BioCatch is once again warning about the dangers of account opening fraud, and highlighting some of the countermeasures that financial institutions can use to prevent it. In that regard, the company notes that 85 percent of financial institutions have experienced some form of new account fraud, which is expected to lead to $3.1 billion in 2021 losses in the US alone.
However, BioCatch argues that behavioral biometrics can help mitigate that damage. Dealing with new account fraud can be difficult because a financial institution does not yet have a track record with a new user. Thankfully, fraudsters and legitimate customers tend to have different behavioral patterns when signing up for a new account. Those differences can be used to distinguish one from the other, even in cases where there is no established history.
Most notably, BioCatch found that 64 percent of the time, people committing new account fraud were not as familiar with the personal data they were using to open the account, and took more time to enter that information than other users. That can most likely be attributed to the fact that legitimate customers have usually memorized details like their address and phone number, and therefore do not need to reference a second source while filling in a form. The opposite is true for fraudsters, who may need to look up personal details but will often be well versed with the ins and outs of the account opening process itself.

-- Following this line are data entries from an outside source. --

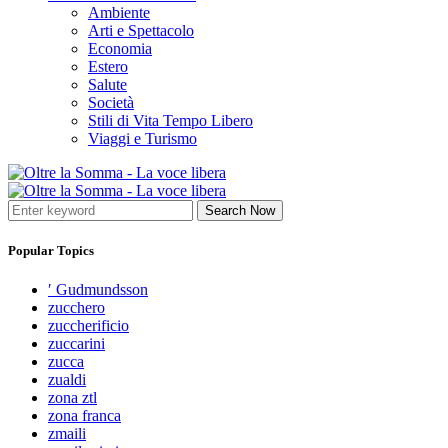
Ambiente
Arti e Spettacolo
Economia
Estero
Salute
Società
Stili di Vita Tempo Libero
Viaggi e Turismo
Search Now
Popular Topics
′ Gudmundsson
zucchero
zuccherificio
zuccarini
zucca
zualdi
zona ztl
zona franca
zmaili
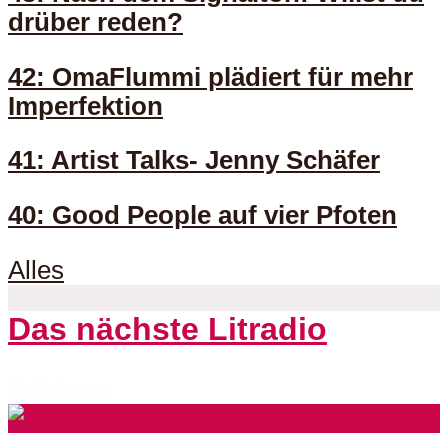
drüber reden?
42: OmaFlummi plädiert für mehr
Imperfektion
41: Artist Talks- Jenny Schäfer
40: Good People auf vier Pfoten
Alles
Das nächste Litradio
3 Folgen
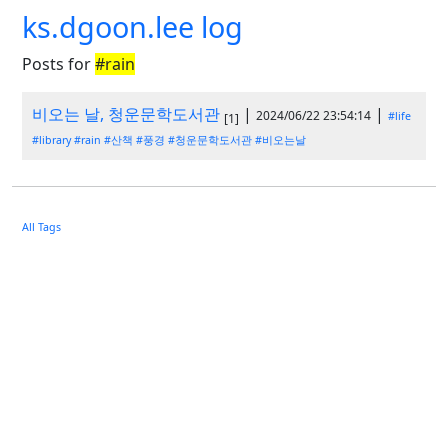
ks.dgoon.lee log
Posts for
#rain
비오는 날, 청운문학도서관
|
|
2024/06/22 23:54:14
#life
[1]
#library
#rain
#산책
#풍경
#청운문학도서관
#비오는날
All Tags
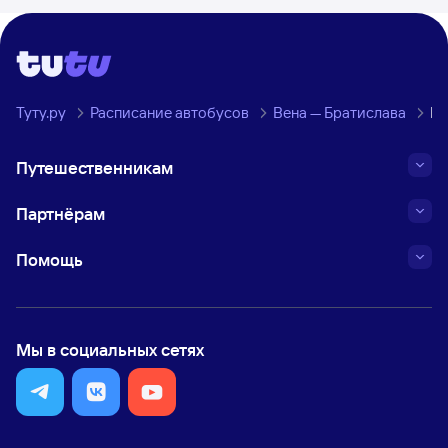
Туту.ру
Расписание автобусов
Вена — Братислава
Ма
Путешественникам
Партнёрам
Помощь
Мы в социальных сетях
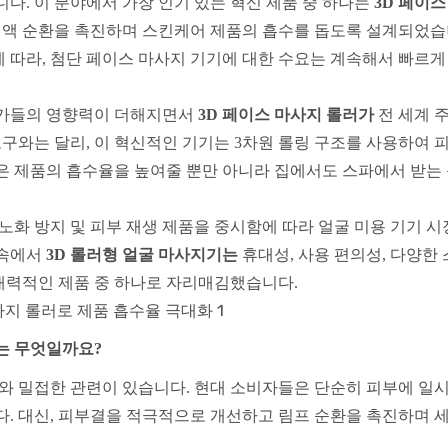
다. 이 분야에서 가장 인기 있는 혁신 제품 중 하나는
3D 페이
 혈액 순환을 촉진하며 스킨케어 제품의 흡수를 돕도록 설계되었습
 따라, 첨단 페이스 마사지 기기에 대한 수요는 계속해서 빠르게
문가들의 영향력이 더해지면서
​​3D 페이스 마사지 롤러가
전 세계 
도구와는 달리, 이 혁신적인 기기는 3차원 롤링 구조를 사용하여 
은 제품의 흡수율을 높여줄 뿐만 아니라 집에서도 스파에서 받는 
노화 방지 및 피부 재생 제품을 중시함에 따라 얼굴 미용 기기 시
 속에서
3D 롤러형 얼굴 마사지기는
휴대성, 사용 편의성, 다양한
매력적인 제품 중 하나로 자리매김했습니다.
는 무엇일까요?
와 밀접한 관련이 있습니다. 현대 소비자들은 단순히 피부에 일
다. 대신, 피부결을 적극적으로 개선하고 림프 순환을 촉진하며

BioCatch has repeatedly noted that fraud rates have gone up as digital traffic has increased during the COVID-19 pandemic. That remains true for multiple forms of fraud, and corresponds with a rise in social engineering attacks and mule accounts in addition to new account fraud.
BioCatch currently has more than 150 million behavioral biometric profiles in its system, and analyzes more than 1 trillion transactions and 2 billion sessions on a monthly basis.